:: INSTRUCTIONS FOR THE TASK ::
Copy the records. Keep every line exactly as it is.

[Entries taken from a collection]
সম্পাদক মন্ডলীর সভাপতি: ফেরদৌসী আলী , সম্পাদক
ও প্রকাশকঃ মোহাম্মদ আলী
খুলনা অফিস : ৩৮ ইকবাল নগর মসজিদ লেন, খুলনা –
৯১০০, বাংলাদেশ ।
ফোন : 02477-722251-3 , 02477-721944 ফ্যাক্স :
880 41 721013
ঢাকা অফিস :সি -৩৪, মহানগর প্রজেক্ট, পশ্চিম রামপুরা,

:: OUTPUT BELOW ::
সম্পাদক মন্ডলীর সভাপতি: ফেরদৌসী আলী , সম্পাদক
ও প্রকাশকঃ মোহাম্মদ আলী
খুলনা অফিস : ৩৮ ইকবাল নগর মসজিদ লেন, খুলনা –
৯১০০, বাংলাদেশ ।
ফোন : 02477-722251-3 , 02477-721944 ফ্যাক্স :
880 41 721013
ঢাকা অফিস :সি -৩৪, মহানগর প্রজেক্ট, পশ্চিম রামপুরা,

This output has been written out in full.